Holiday Hijackers: Online Fraud Protection
Finding your perfect holiday accommodation online is not only faster, more convenient and cheaper; it is also a fabulous way of finding unique locations and experiences. The advantages are clear and most of us now search online. Yet, the simplicity of it all leads many to be blasé about online security. We’ve all heard the horror stories about online scams, but when it comes to booking holidays over the internet, how careful are we?
Not as careful as we should be. Often, holiday hopefuls lose their hard-earned cash by paying upfront for a holiday that just doesn’t exist. Whether it’s the whole fee, just a deposit, or even just a few quid to enter a fake competition, you’re loss is criminal gain, encouraging others to earn an income through internet fraud.
Worse still, you may reveal your address and the dates which you intent to vacate your house to criminals, allowing the fraudsters to hit you twice. This risk is supplemented by posting on social networking, or travel tracking sites.
The risk of being defrauded is not high enough to outweigh the benefits of online-booking, yet it is high enough to affect many thousands of holidaymakers each year. To make sure that you are not among the unfortunate minority who arrive at imaginary digs on an Austrian mountainside in the dead of night, you need to be aware of the dangers, know the signs and recognise the pitfalls.
According to Get Safe Online and travel association ABTA, one in three internet users are at risk of fraud, as they ignore basic prevention measures in their search for a holiday bargain. To raise awareness and decrease internet fraud, the Get Safe Online and Abta have developed the following essential checklist:
Simple Steps to Avoid Fraud
Finding your Accommodation:
• Be vigilant – check the track record of any accommodation provider unfamiliar to you. Don't reply to pop-up adverts from retailers you don't recognise. Legitimate companies will never send an information request via a pop-up advert.
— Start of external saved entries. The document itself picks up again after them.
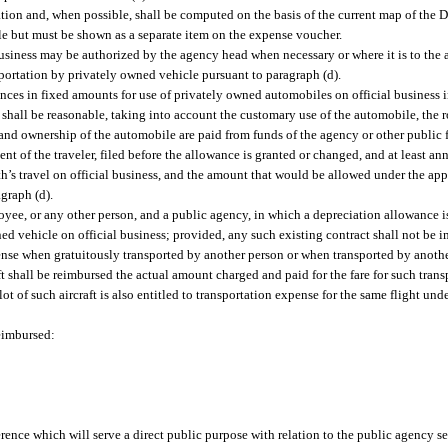
ation and, when possible, shall be computed on the basis of the current map of the 
ble but must be shown as a separate item on the expense voucher.
business may be authorized by the agency head when necessary or where it is to the 
sportation by privately owned vehicle pursuant to paragraph (d).
es in fixed amounts for use of privately owned automobiles on official business in
shall be reasonable, taking into account the customary use of the automobile, the 
 and ownership of the automobile are paid from funds of the agency or other publi
t of the traveler, filed before the allowance is granted or changed, and at least ann
h’s travel on official business, and the amount that would be allowed under the appr
graph (d).
oyee, or any other person, and a public agency, in which a depreciation allowance 
ed vehicle on official business; provided, any such existing contract shall not be i
ense when gratuitously transported by another person or when transported by another
t shall be reimbursed the actual amount charged and paid for the fare for such transp
ot of such aircraft is also entitled to transportation expense for the same flight unde
reimbursed:
rence which will serve a direct public purpose with relation to the public agency s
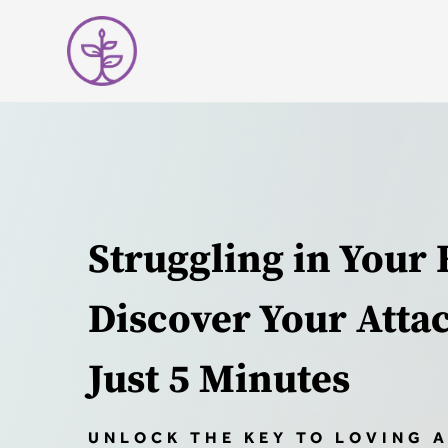
Struggling in Your 
Discover Your Atta
Just 5 Minutes
UNLOCK THE KEY TO LOVING 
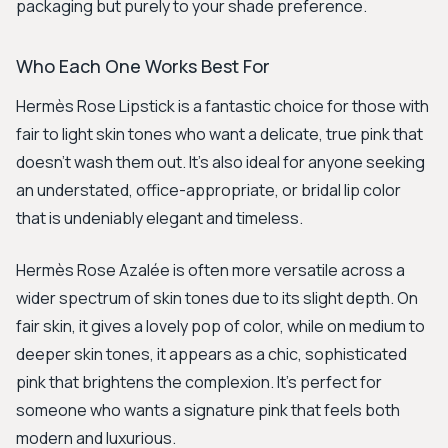
packaging but purely to your shade preference.
Who Each One Works Best For
Hermès Rose Lipstick is a fantastic choice for those with
fair to light skin tones who want a delicate, true pink that
doesn't wash them out. It’s also ideal for anyone seeking
an understated, office-appropriate, or bridal lip color
that is undeniably elegant and timeless.
Hermès Rose Azalée is often more versatile across a
wider spectrum of skin tones due to its slight depth. On
fair skin, it gives a lovely pop of color, while on medium to
deeper skin tones, it appears as a chic, sophisticated
pink that brightens the complexion. It’s perfect for
someone who wants a signature pink that feels both
modern and luxurious.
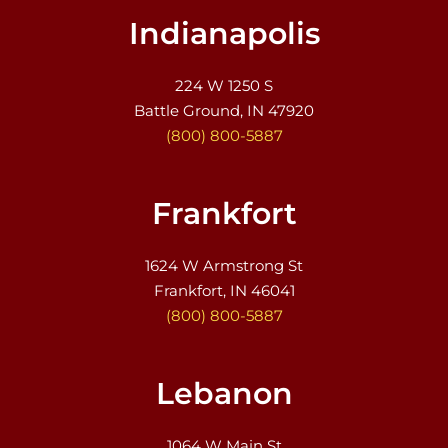
Indianapolis
224 W 1250 S
Battle Ground, IN 47920
(800) 800-5887
Frankfort
1624 W Armstrong St
Frankfort, IN 46041
(800) 800-5887
Lebanon
1064 W Main St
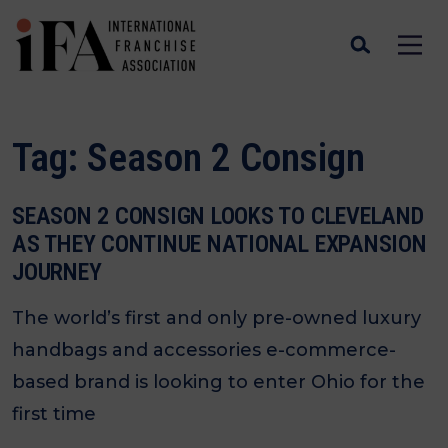
Tag:
Season 2 Consign
SEASON 2 CONSIGN LOOKS TO CLEVELAND
AS THEY CONTINUE NATIONAL EXPANSION
JOURNEY
The world’s first and only pre-owned luxury
handbags and accessories e-commerce-
based brand is looking to enter Ohio for the
first time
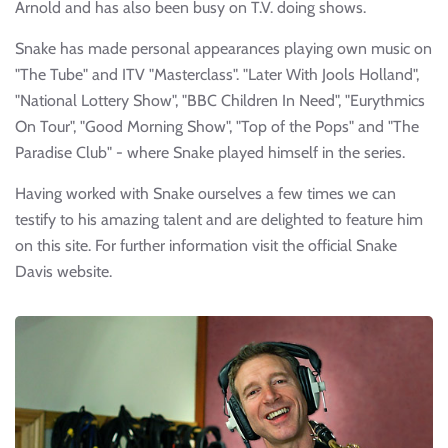
Arnold and has also been busy on T.V. doing shows.
Snake has made personal appearances playing own music on
"The Tube" and ITV "Masterclass". "Later With Jools Holland",
"National Lottery Show", "BBC Children In Need", "Eurythmics
On Tour", "Good Morning Show", "Top of the Pops" and "The
Paradise Club" - where Snake played himself in the series.
Having worked with Snake ourselves a few times we can
testify to his amazing talent and are delighted to feature him
on this site. For further information visit the official Snake
Davis website.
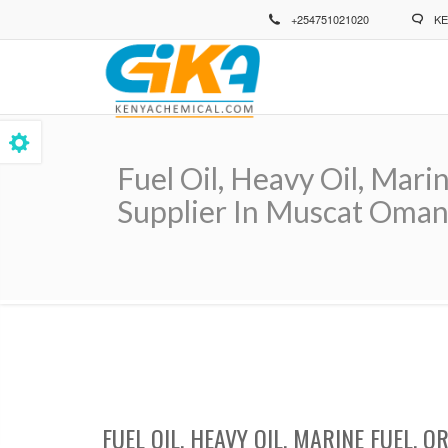
Skip
+254751021020
KE
to
main
content
Fuel Oil, Heavy Oil, Mari
Supplier In Muscat Oman
Breadcrumb
FUEL OIL, HEAVY OIL, MARINE FUEL,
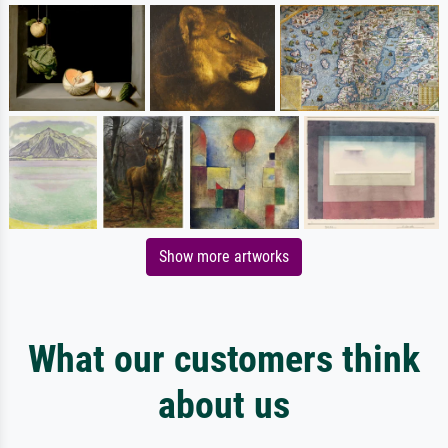
Show more artworks
What our customers think
about us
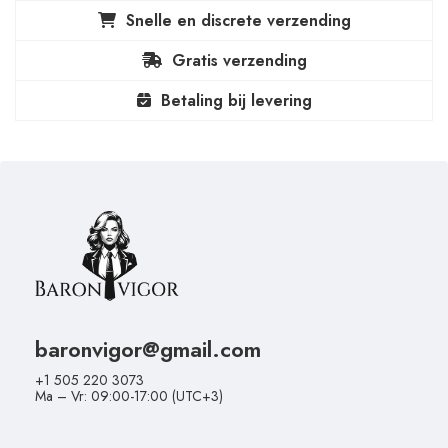
Snelle en discrete verzending
Gratis verzending
Betaling bij levering
baronvigor@gmail.com
+1 505 220 3073
Ma – Vr: 09:00-17:00 (UTC+3)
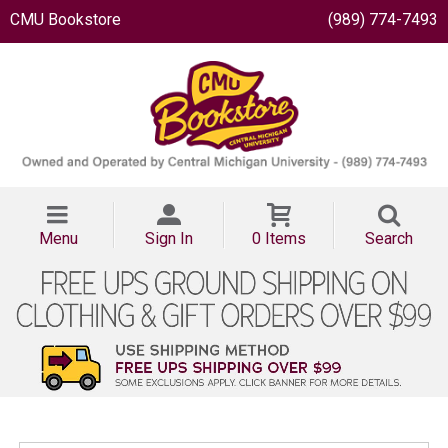
CMU Bookstore
(989) 774-7493
Menu
Sign In
0 Items
Search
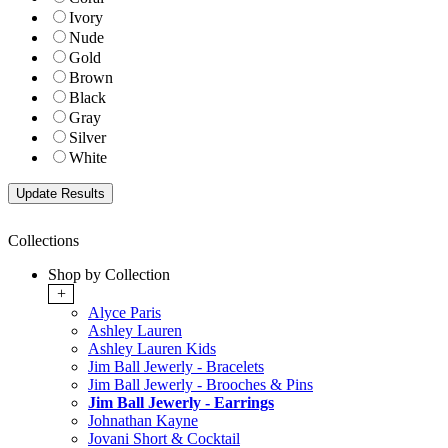
Ivory
Nude
Gold
Brown
Black
Gray
Silver
White
Collections
Shop by Collection
+
Alyce Paris
Ashley Lauren
Ashley Lauren Kids
Jim Ball Jewerly - Bracelets
Jim Ball Jewerly - Brooches & Pins
Jim Ball Jewerly - Earrings
Johnathan Kayne
Jovani Short & Cocktail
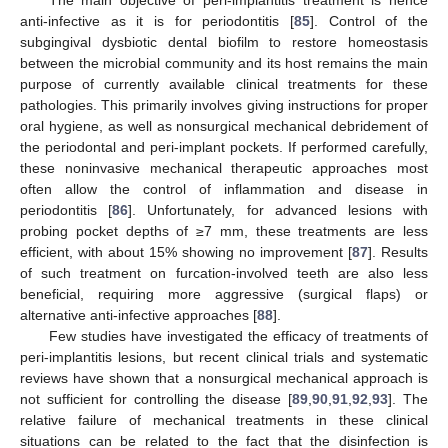
anti-infective as it is for periodontitis [
85
]. Control of the
subgingival dysbiotic dental biofilm to restore homeostasis
between the microbial community and its host remains the main
purpose of currently available clinical treatments for these
pathologies. This primarily involves giving instructions for proper
oral hygiene, as well as nonsurgical mechanical debridement of
the periodontal and peri-implant pockets. If performed carefully,
these noninvasive mechanical therapeutic approaches most
often allow the control of inflammation and disease in
periodontitis [
86
]. Unfortunately, for advanced lesions with
probing pocket depths of ≥7 mm, these treatments are less
efficient, with about 15% showing no improvement [
87
]. Results
of such treatment on furcation-involved teeth are also less
beneficial, requiring more aggressive (surgical flaps) or
alternative anti-infective approaches [
88
].
Few studies have investigated the efficacy of treatments of
peri-implantitis lesions, but recent clinical trials and systematic
reviews have shown that a nonsurgical mechanical approach is
not sufficient for controlling the disease [
89
,
90
,
91
,
92
,
93
]. The
relative failure of mechanical treatments in these clinical
situations can be related to the fact that the disinfection is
• Check for approval – check whether your accommodation provider is a member of a recognised travel authority or a trade association, such as Abta, which provides financial protection for your holiday.
• Shop around and take your time when entering your holiday requirements on to travel websites, just as you would when booking face-to-face at a travel agent. Double-check before entering your payment details. This will help ensure you are buying the holiday you want and that is right for you, while protecting yourself and your money.
• Trust your instincts – a five-star hotel at a two-star price? If something doesn't seem right, take additional steps to check. If still in doubt, stay away.
• Don't fall for fake competition scams. A common trick by fraudsters is an email or phone call claiming you have won part of a luxury holiday, but need to pay a small fee to secure it.
• If renting a private villa, speak to the owner/agent directly. If the telephone number isn't provided, email and request it. Although some owners will be unwilling to disclose these on their websites, there should be no problems getting these at the booking stage if the owner is genuine. Ask for references from other people who have visited the property and contact them. Double check important information contained in emails by phone, hackers can break into a genuine email account or emulate it. The fraudsters convince holiday makers to pay by balance transfer.
• Do your research. Get the full address and find it on Google maps, and ask for a full contract which should set out all the terms and conditions of the rental, deposit, payment terms etc.
Paying for your holiday:
• Never forget to check that the web page is secure when entering payment details, to help ensure credit card information cannot be intercepted by fraudsters. On any web pages where you are entering personal or financial details, there should be a padlock symbol in the bottom right of the browser window and the payment pages address bar should begin with "https://". When making a payment to an individual, try to use a secure payment site such as PayPal. If you decide to make a balance transfer, be very cautious, always check up on bank details received by email with a phone call.
• Keep receipts of all online holiday or travel orders. Print off any confirmation pages and emails, and keep them in case you are charged the wrong amount.
• Monitor your payment. Check your credit card and bank statements carefully once the holiday is booked, and notify the bank as soon as possible if anything goes wrong.
Remember: Alarm Bells should ring if:
- You’re looking at booking a chalet or holiday home from an individual and they don't provide a contact telephone number, or don't respond to calls
- If they ask for a full payment upfront to be made by a cheque, in the post, or wire transfer, then you should be very careful. For private rentals, this may be the only way they can take payment, but it does make them almost impossible to track.